» What is expected
In the records below, the lines between the one holding "Noticias relacionadas" and the one holding "साहिबगंज से गिरफ्तार अर्पिता सरकार पर बड़ा", inclusive, are to be transcribed exactly; no pictures are to be included.

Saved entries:
+--
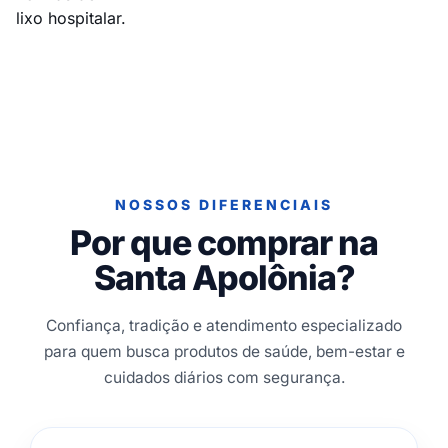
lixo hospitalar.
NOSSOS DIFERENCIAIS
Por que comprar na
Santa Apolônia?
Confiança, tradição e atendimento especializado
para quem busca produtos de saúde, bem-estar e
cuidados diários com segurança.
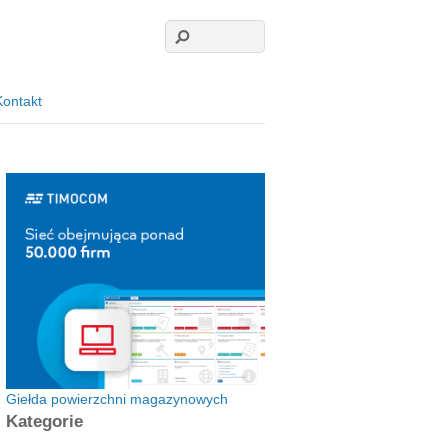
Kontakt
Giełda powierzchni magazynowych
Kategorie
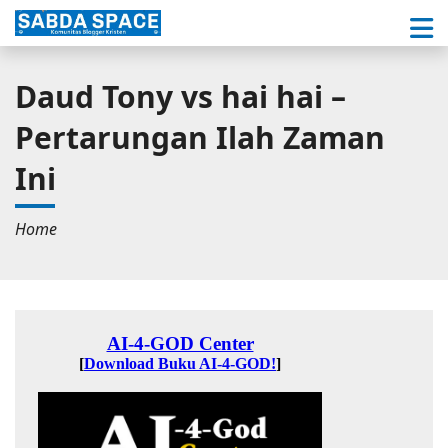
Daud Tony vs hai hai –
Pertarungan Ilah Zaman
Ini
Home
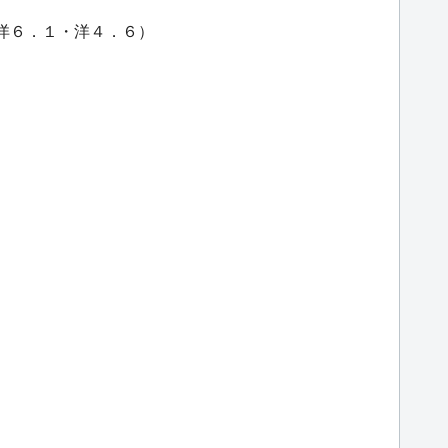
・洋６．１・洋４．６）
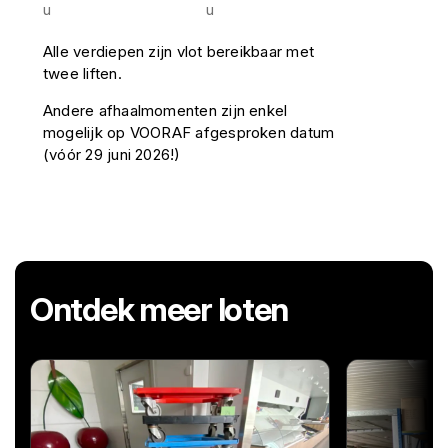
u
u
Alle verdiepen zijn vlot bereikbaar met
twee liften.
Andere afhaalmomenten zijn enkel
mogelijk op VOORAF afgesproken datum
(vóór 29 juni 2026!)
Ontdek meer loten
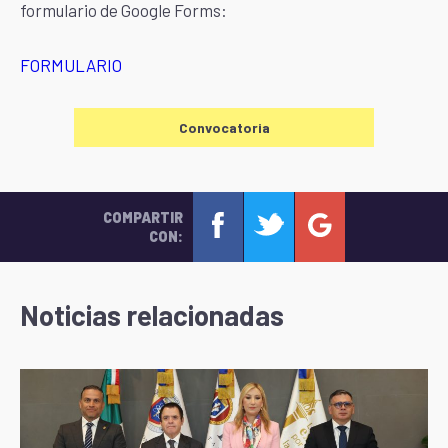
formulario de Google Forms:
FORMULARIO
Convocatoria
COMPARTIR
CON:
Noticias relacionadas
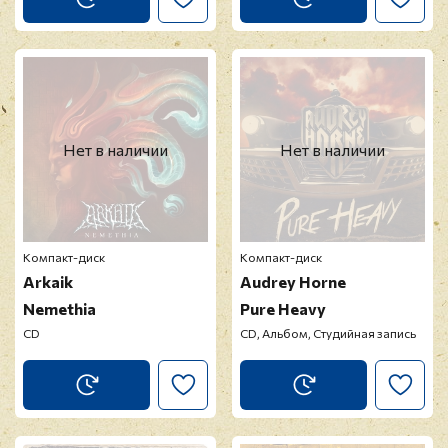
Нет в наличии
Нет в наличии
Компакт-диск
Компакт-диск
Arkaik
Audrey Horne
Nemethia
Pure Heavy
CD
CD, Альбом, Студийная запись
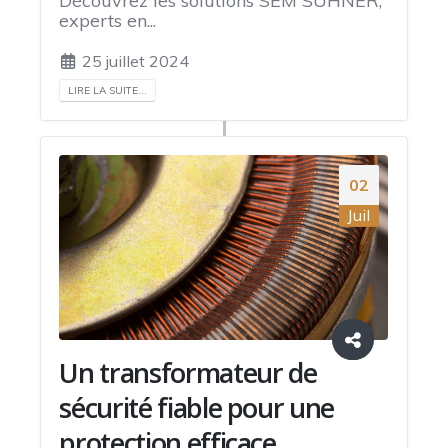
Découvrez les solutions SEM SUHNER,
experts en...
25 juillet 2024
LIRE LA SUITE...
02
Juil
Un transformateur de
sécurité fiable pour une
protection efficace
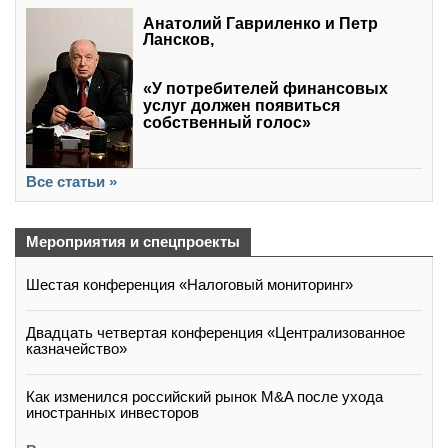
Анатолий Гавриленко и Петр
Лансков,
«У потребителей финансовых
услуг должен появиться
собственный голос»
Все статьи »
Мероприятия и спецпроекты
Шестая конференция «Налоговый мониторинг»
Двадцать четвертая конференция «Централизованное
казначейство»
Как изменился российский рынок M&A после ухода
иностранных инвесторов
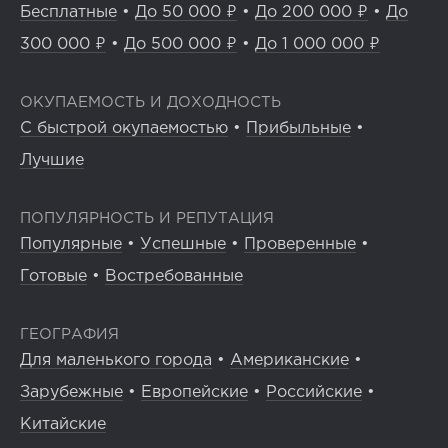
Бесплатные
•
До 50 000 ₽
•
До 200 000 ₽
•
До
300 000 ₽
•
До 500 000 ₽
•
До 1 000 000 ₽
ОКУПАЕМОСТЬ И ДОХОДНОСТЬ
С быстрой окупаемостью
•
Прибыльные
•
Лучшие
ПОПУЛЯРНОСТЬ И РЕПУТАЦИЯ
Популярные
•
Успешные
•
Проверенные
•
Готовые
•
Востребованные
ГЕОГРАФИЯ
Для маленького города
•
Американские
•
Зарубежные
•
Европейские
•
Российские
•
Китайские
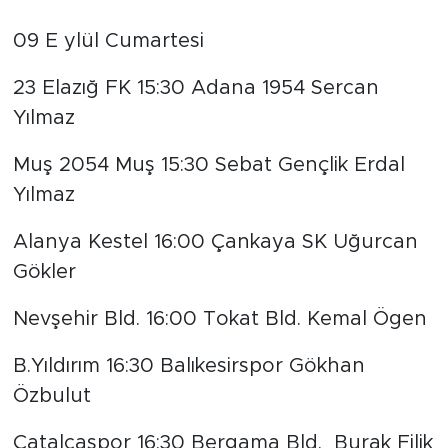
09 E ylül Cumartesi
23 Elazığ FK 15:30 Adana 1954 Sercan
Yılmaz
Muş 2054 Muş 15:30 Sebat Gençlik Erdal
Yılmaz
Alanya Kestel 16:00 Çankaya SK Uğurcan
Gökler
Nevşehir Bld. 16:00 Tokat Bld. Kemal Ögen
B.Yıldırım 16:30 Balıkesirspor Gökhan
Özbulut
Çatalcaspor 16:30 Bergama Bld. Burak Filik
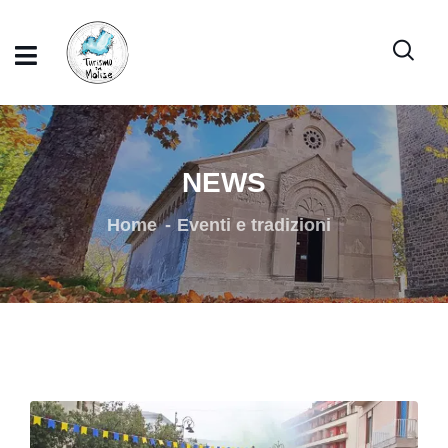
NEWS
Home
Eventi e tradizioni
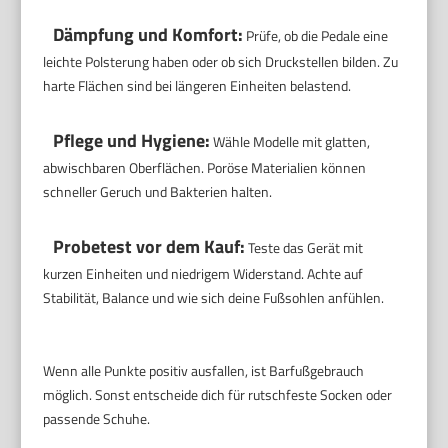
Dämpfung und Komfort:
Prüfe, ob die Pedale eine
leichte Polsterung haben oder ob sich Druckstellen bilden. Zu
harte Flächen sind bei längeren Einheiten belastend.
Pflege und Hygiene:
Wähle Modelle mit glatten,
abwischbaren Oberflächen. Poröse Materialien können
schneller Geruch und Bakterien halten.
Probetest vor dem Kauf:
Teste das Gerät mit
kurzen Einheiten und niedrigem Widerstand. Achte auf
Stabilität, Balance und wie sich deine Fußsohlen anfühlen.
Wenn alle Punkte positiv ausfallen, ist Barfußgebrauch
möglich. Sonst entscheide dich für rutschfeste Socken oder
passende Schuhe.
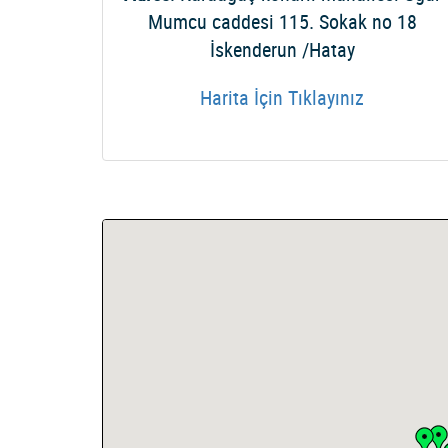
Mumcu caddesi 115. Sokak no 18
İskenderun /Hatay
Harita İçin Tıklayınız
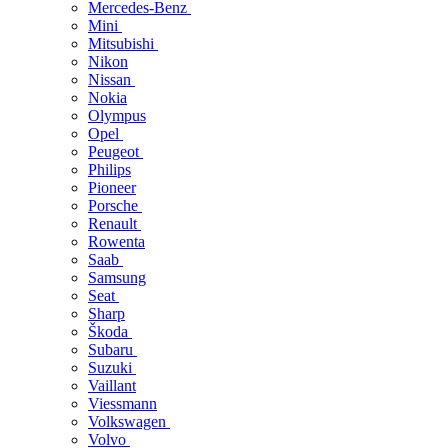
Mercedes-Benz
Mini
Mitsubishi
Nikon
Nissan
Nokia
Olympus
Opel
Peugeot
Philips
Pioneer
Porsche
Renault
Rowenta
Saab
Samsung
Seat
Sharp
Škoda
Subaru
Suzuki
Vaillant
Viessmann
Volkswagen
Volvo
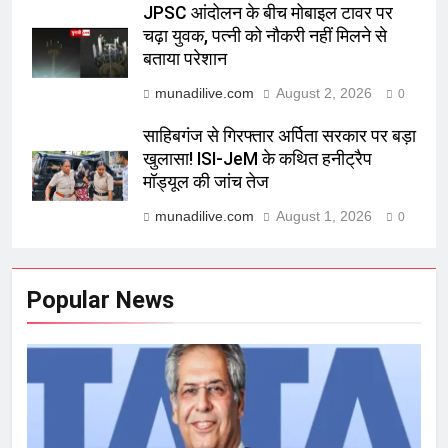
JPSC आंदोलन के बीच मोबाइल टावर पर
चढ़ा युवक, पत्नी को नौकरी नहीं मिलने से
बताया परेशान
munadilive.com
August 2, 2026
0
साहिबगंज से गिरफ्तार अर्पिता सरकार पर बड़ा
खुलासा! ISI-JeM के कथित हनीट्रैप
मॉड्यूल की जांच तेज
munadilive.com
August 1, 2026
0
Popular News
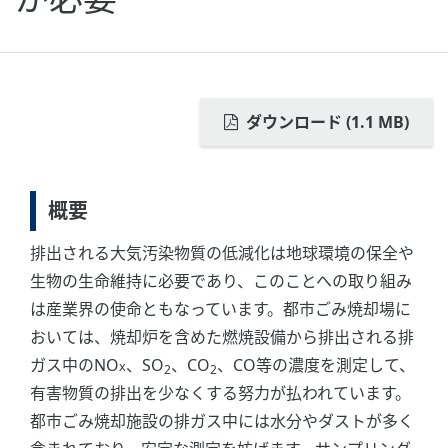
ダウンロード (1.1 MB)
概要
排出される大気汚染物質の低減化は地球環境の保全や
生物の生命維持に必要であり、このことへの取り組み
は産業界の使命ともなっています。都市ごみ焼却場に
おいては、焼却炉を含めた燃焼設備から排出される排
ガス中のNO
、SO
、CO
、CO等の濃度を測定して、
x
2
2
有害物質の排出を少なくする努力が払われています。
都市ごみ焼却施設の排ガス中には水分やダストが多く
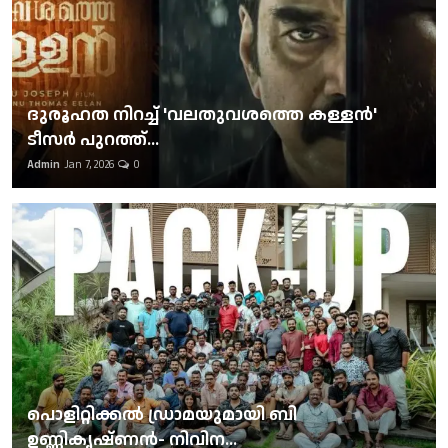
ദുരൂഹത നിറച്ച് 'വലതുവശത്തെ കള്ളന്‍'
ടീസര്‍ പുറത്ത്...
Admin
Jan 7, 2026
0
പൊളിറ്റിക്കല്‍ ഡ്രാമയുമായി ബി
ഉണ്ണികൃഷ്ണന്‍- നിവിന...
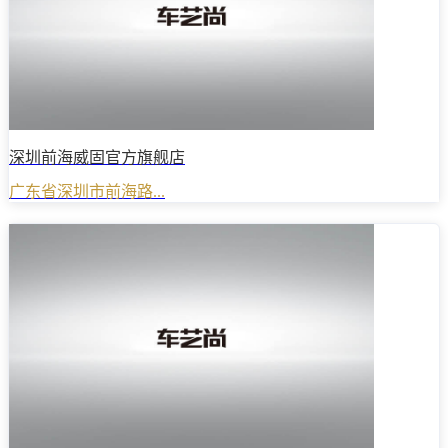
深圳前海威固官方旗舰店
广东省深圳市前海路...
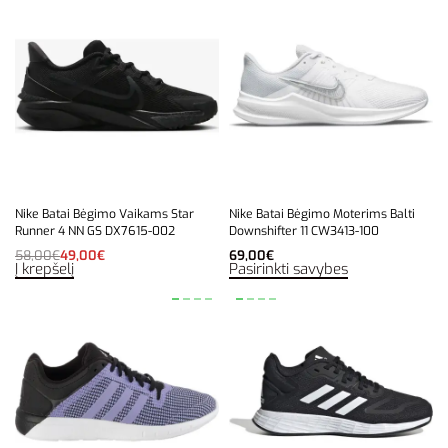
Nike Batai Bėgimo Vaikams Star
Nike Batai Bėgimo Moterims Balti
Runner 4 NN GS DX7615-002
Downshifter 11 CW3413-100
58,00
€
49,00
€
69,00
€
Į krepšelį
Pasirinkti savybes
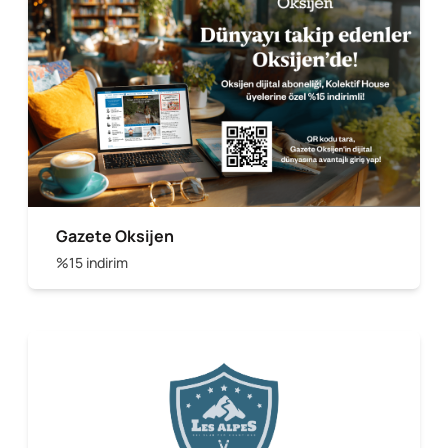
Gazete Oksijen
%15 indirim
+--
» Solution below
Noticias relacionadas
Нет в наличии
Нет в наличии
Компакт-диск
Компакт-диск
Arkaik
Audrey Horne
Nemethia
Pure Heavy
CD
CD, Альбом, Студийная запись
Découvrez les solutions SEM SUHNER,
experts en...
25 juillet 2024
LIRE LA SUITE...
02
Juil
Un transformateur de
sécurité fiable pour une
protection efficace
Анатолий Гавриленко и Петр
Лансков,
«У потребителей финансовых
услуг должен появиться
собственный голос»
Все статьи »
Мероприятия и спецпроекты
Шестая конференция «Налоговый мониторинг»
Двадцать четвертая конференция «Централизованное
казначейство»
Как изменился российский рынок M&A после ухода
иностранных инвесторов
Бесплатные
•
До 50 000 ₽
•
До 200 000 ₽
•
До
300 000 ₽
•
До 500 000 ₽
•
До 1 000 000 ₽
ОКУПАЕМОСТЬ И ДОХОДНОСТЬ
С быстрой окупаемостью
•
Прибыльные
•
Лучшие
ПОПУЛЯРНОСТЬ И РЕПУТАЦИЯ
Популярные
•
Успешные
•
Проверенные
•
Готовые
•
Востребованные
ГЕОГРАФИЯ
Для маленького города
•
Американские
•
Зарубежные
•
Европейские
•
Российские
•
Китайские
09 E ylül Cumartesi
23 Elazığ FK 15:30 Adana 1954 Sercan
Yılmaz
Muş 2054 Muş 15:30 Sebat Gençlik Erdal
Yılmaz
Alanya Kestel 16:00 Çankaya SK Uğurcan
Gökler
Nevşehir Bld. 16:00 Tokat Bld. Kemal Ögen
B.Yıldırım 16:30 Balıkesirspor Gökhan
Özbulut
Çatalcaspor 16:30 Bergama Bld. Burak Filik
NEWS
Home
Eventi e tradizioni
Dämpfung und Komfort:
Prüfe, ob die Pedale eine
leichte Polsterung haben oder ob sich Druckstellen bilden. Zu
harte Flächen sind bei längeren Einheiten belastend.
Pflege und Hygiene:
Wähle Modelle mit glatten,
abwischbaren Oberflächen. Poröse Materialien können
schneller Geruch und Bakterien halten.
Probetest vor dem Kauf:
Teste das Gerät mit
kurzen Einheiten und niedrigem Widerstand. Achte auf
Stabilität, Balance und wie sich deine Fußsohlen anfühlen.
Wenn alle Punkte positiv ausfallen, ist Barfußgebrauch
möglich. Sonst entscheide dich für rutschfeste Socken oder
passende Schuhe.
Mumcu caddesi 115. Sokak no 18
İskenderun /Hatay
Harita İçin Tıklayınız
Mercedes-Benz
Mini
Mitsubishi
Nikon
Nissan
Nokia
Olympus
Opel
Peugeot
Philips
Pioneer
Porsche
Renault
Rowenta
Saab
Samsung
Seat
Sharp
Škoda
Subaru
Suzuki
Vaillant
Viessmann
Volkswagen
Volvo
JPSC आंदोलन के बीच मोबाइल टावर पर
चढ़ा युवक, पत्नी को नौकरी नहीं मिलने से
बताया परेशान
munadilive.com
August 2, 2026
0
साहिबगंज से गिरफ्तार अर्पिता सरकार पर बड़ा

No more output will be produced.